The reality of dog show life.
“Sam and Davey are spending the day building a tree house,” I told Terry.
Bertie glanced over. “I thought they were working on that two days ago.”
“They were. It's turning out to be a big project. At this rate, I wouldn't be surprised if it keeps them busy all summer.”
“Who's busy this summer?” asked Aunt Peg.
I jumped slightly as she came up behind me. Luckily I'd been talking rather than scissoring at the time. You wouldn't think that a woman who was nearly six feet tall would be so light on her feet. Then again, Aunt Peg has plenty of surprising facets. The ability to keep everyone on their toes whenever she was in the vicinity was merely one of them.
“Where did you come from?” I asked.
“Ring six, Tibetan Spaniels. I'm thinking of applying for them next and they had an excellent entry today. It was well worth watching Danny Zimmer sort them out.”
After decades of breeding and showing her own Poodles, Aunt Peg had applied for and been granted her judge's license several years ago.

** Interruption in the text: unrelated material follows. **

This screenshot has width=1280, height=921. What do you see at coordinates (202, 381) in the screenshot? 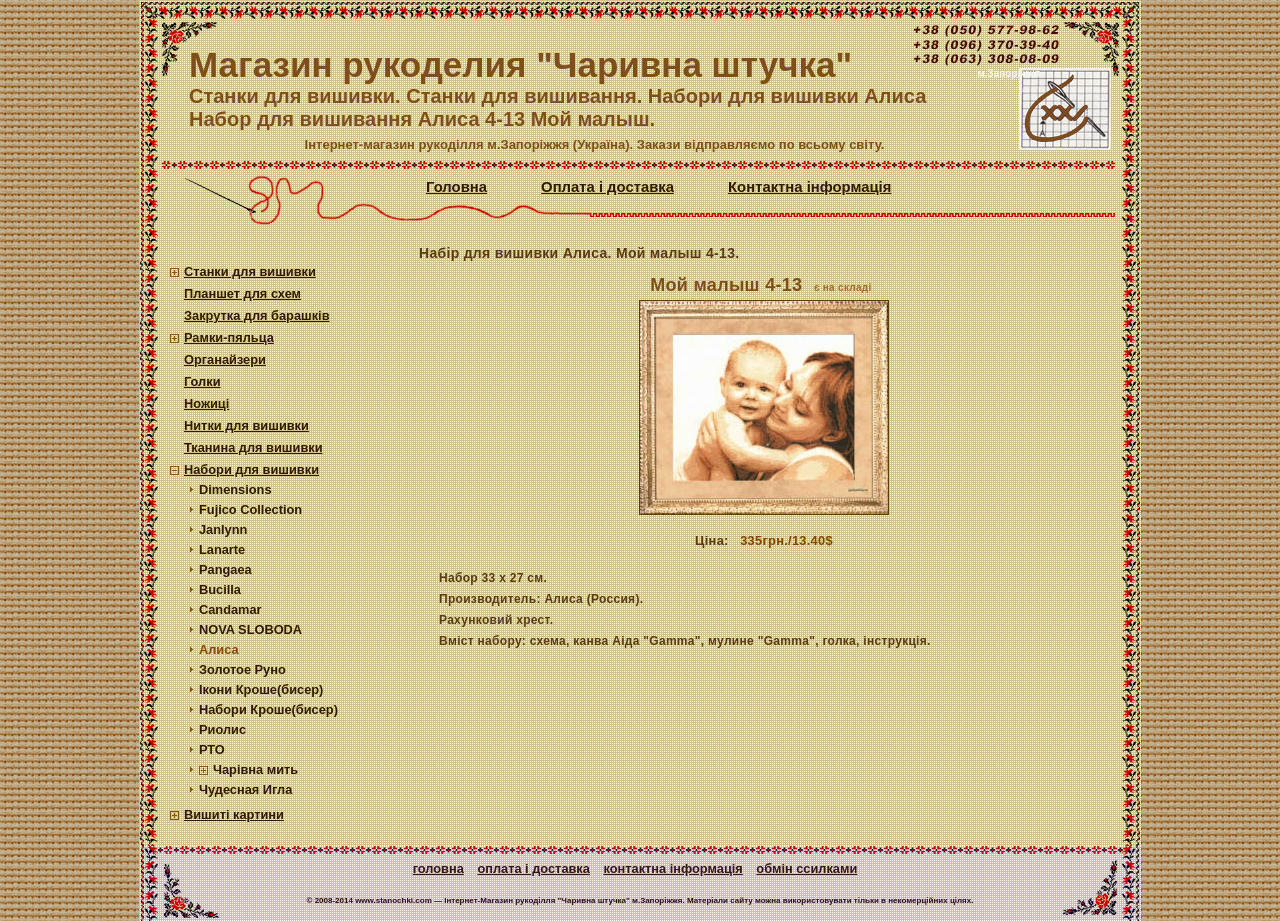 I see `Голки` at bounding box center [202, 381].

Her first breed had been Poodles, of course, then gradually she added other breeds from the Non-Sporting and Toy groups to her roster. Despite her years of experience in the dog show world, she still soaked up knowledge like a sponge. And when Aunt Peg was hired to judge, professional handlers and owner-handlers alike hurried to enter under her.

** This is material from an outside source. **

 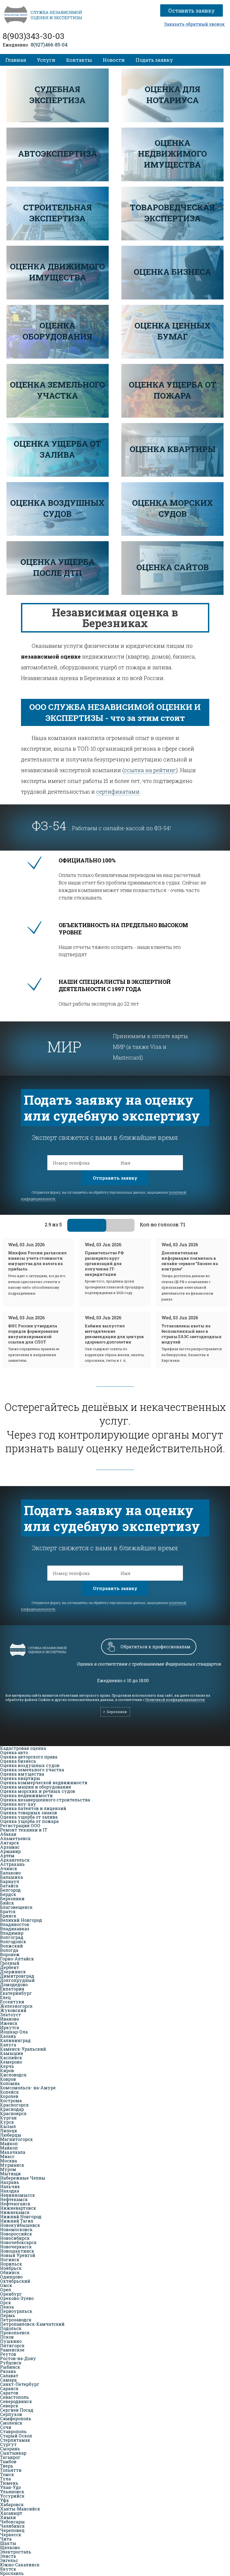 I want to click on Королев, so click(x=9, y=2096). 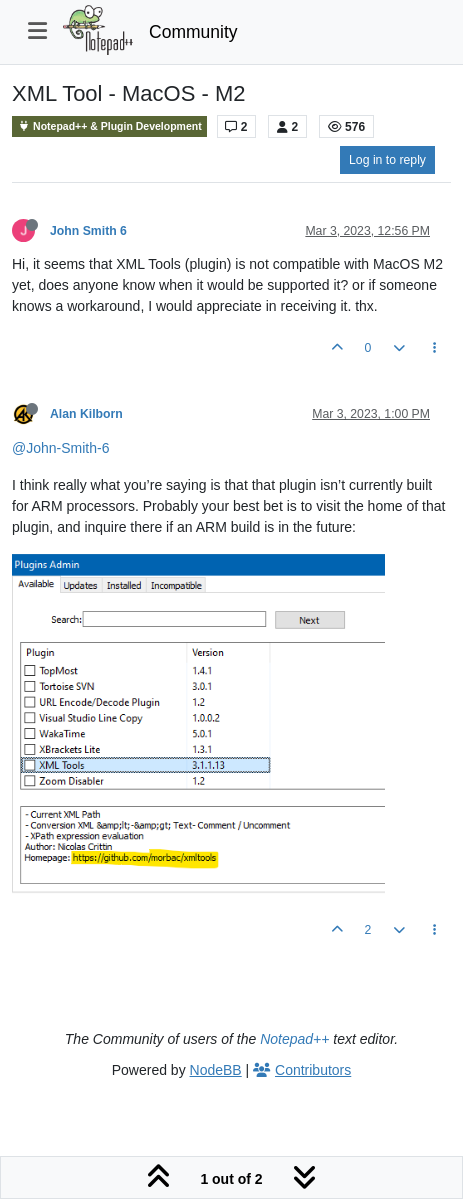  What do you see at coordinates (193, 32) in the screenshot?
I see `Community` at bounding box center [193, 32].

“Sam and Davey are building a tree house,” I said in answer to her first question.
Peg looked at me as though I was daft. “I know that.”

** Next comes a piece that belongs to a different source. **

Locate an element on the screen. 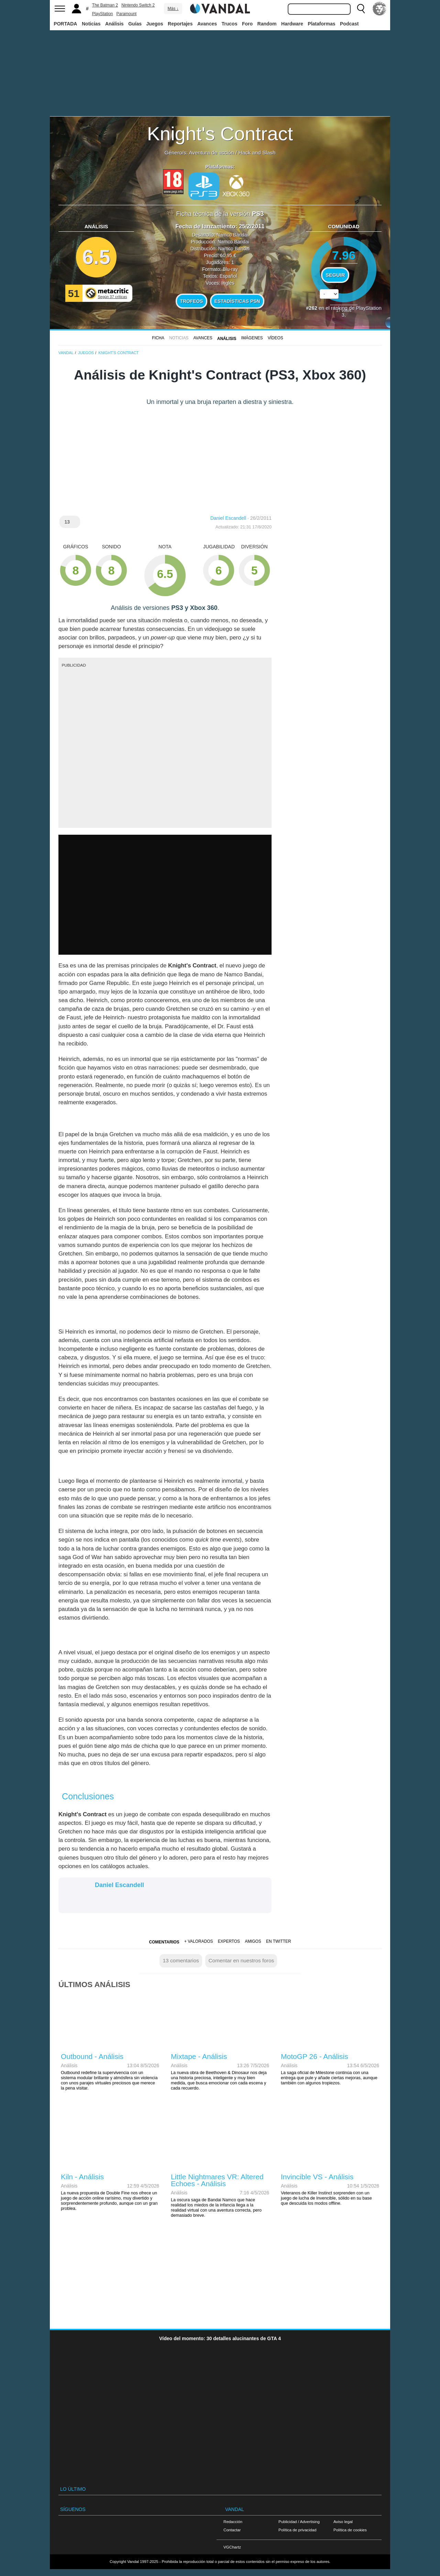 Image resolution: width=440 pixels, height=2576 pixels. Expertos is located at coordinates (229, 1941).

“It's why they're not here.”
She crossed her arms over her chest and stared. Maybe Terry had been giving her drama lessons. “How about telling me something I don't know?”
“Okay,” I said. “According to Terry, half the people who entered that ridiculous dog food contest are here today.”
“Really?” Her gaze swung his way, eyes passing over the lavender boa without comment. “How do you know that?”
“I
always
have the latest gossip.”
All too true. Terry usually had the best haircut and the smallest waist, too.
“I presume you called and relinquished your spot as one of the five finalists?” Aunt Peg said to me.
“I called and tried.”
“You didn't succeed?” The notion was as foreign to Peg as it was repugnant. “How is that possible?”
“Apparently by submitting the entry, I agreed to abide by the contest rules, one of which was that I couldn't back out.”
“Except that you didn't submit the entry.”
“Semantics,” I said. “Under the circumstances.”
“Well, then.” Aunt Peg rubbed her hands together. She didn't sound entirely displeased. “If that's the way things are going to be, let's have ourselves a look at the competition.”
“Terry was telling us about a Brittany named Ginger,” said Bertie. “Did she make the finals?”
“So I've heard,” Terry replied. “Ad nauseum, if you'd like to know.”
“That would be the Reddings,” said Aunt Peg. She knows just about everybody. “They'll be hard to beat.”
“Not a problem.” I'd finished scissoring, now I was spraying up. “I don't want to win, remember?”
“Of course you're going to win, you're the one with the Poodle.” Aunt Peg didn't think twice about overriding my objection. She turned back to Terry. “Who else?”
“Lisa and Larry Kim.”
Peg looked briefly stumped but Bertie was able to fill us in. “Yorkies,” she said. “Nice ones, too. I've shown against them plenty. Larry's tough, I wouldn't want to get in his way.”
Aunt Peg nodded her approval. Toughness she understands. I knew she was handicapping the race in her head and I suspected she was finding her relatives wanting. “And?”
“Dorothy Foyle and MacDuff.”
“Hey, wait a minute! I love MacDuff,” I said, surprised. The Scottish Terrier was a relentless and venerable campaigner, winner of countless Best in Shows. He'd been retired with great fanfare the previous year. “You'd think he'd have done enough already. I wonder why he was entered in the contest.”